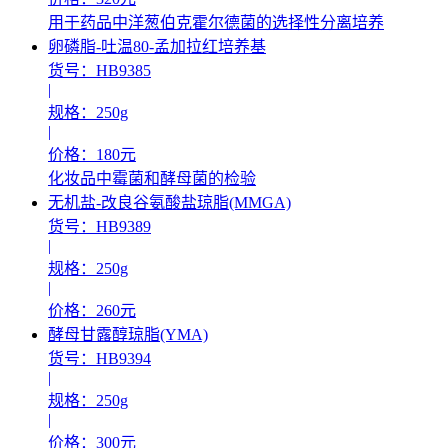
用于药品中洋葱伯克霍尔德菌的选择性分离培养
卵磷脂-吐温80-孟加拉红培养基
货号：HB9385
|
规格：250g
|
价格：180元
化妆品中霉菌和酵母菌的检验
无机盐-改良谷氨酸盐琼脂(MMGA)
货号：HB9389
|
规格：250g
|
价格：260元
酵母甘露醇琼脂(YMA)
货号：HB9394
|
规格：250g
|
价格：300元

...

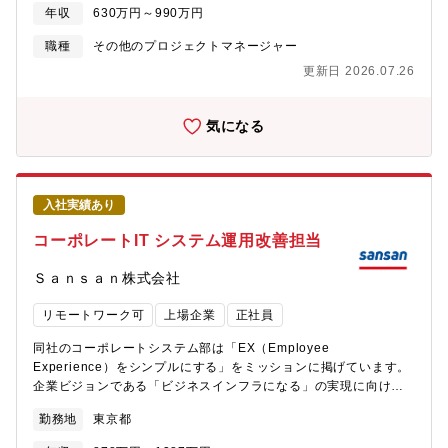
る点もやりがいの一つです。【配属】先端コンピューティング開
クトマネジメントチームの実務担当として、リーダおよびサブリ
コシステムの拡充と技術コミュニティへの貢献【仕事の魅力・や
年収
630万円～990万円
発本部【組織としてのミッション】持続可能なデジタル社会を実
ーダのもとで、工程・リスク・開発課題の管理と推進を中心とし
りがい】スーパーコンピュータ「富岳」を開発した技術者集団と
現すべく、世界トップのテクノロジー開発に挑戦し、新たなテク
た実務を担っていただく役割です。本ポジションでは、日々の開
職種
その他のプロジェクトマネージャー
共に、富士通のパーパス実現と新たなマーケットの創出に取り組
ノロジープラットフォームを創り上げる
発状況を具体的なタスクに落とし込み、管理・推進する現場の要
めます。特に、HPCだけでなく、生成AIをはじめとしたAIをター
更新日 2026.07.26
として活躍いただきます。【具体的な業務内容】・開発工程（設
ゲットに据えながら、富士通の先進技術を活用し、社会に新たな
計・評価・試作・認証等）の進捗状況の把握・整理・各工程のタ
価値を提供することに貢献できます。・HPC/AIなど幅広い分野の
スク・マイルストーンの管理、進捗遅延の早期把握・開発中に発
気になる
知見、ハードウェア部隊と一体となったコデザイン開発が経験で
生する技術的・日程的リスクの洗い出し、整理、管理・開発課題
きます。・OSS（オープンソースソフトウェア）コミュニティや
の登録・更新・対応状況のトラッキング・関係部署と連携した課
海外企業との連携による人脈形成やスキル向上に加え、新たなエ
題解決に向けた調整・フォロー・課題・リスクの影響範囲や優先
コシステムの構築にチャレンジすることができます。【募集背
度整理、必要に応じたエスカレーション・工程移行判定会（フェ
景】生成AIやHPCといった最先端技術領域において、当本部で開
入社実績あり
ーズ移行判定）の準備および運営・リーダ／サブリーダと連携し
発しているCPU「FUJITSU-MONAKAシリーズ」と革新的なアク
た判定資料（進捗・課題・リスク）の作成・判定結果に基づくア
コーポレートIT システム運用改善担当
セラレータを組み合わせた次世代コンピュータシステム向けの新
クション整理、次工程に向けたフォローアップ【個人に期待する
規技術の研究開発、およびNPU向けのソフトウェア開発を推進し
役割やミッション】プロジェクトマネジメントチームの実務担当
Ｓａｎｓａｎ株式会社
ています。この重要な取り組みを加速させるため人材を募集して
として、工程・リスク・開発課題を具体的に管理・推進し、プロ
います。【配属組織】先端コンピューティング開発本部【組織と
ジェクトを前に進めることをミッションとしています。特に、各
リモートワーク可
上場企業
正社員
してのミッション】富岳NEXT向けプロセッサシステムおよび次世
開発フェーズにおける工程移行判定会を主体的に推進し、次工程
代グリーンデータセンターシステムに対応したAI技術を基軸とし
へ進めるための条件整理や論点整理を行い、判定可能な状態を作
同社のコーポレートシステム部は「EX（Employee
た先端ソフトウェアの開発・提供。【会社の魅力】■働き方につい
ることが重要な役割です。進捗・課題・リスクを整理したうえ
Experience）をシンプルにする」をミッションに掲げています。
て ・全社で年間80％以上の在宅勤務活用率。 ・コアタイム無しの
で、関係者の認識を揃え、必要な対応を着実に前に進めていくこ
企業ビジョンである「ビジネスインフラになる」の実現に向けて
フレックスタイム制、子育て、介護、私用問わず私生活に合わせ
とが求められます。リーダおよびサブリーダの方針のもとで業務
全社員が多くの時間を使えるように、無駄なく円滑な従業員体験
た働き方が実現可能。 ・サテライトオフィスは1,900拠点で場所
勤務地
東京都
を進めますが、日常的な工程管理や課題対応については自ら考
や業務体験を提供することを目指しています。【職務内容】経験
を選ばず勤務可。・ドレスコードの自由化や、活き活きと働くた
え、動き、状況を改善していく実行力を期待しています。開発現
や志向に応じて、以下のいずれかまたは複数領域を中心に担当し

**EXERCISE BRIEF**.
Produce only the lines from the line containing "めます。特に、HPCだけでなく、生成AIをはじめとしたAIをター" through the line containing "発しているCPU「FUJITSU-MONAKAシリーズ」と革新的なアク", inclusive of both, exactly as they stand in the entries above.

**RESPONSE**.
めます。特に、HPCだけでなく、生成AIをはじめとしたAIをター
更新日 2026.07.26
として活躍いただきます。【具体的な業務内容】・開発工程（設
ゲットに据えながら、富士通の先進技術を活用し、社会に新たな
計・評価・試作・認証等）の進捗状況の把握・整理・各工程のタ
価値を提供することに貢献できます。・HPC/AIなど幅広い分野の
スク・マイルストーンの管理、進捗遅延の早期把握・開発中に発
気になる
知見、ハードウェア部隊と一体となったコデザイン開発が経験で
生する技術的・日程的リスクの洗い出し、整理、管理・開発課題
きます。・OSS（オープンソースソフトウェア）コミュニティや
の登録・更新・対応状況のトラッキング・関係部署と連携した課
海外企業との連携による人脈形成やスキル向上に加え、新たなエ
題解決に向けた調整・フォロー・課題・リスクの影響範囲や優先
コシステムの構築にチャレンジすることができます。【募集背
度整理、必要に応じたエスカレーション・工程移行判定会（フェ
景】生成AIやHPCといった最先端技術領域において、当本部で開
入社実績あり
ーズ移行判定）の準備および運営・リーダ／サブリーダと連携し
発しているCPU「FUJITSU-MONAKAシリーズ」と革新的なアク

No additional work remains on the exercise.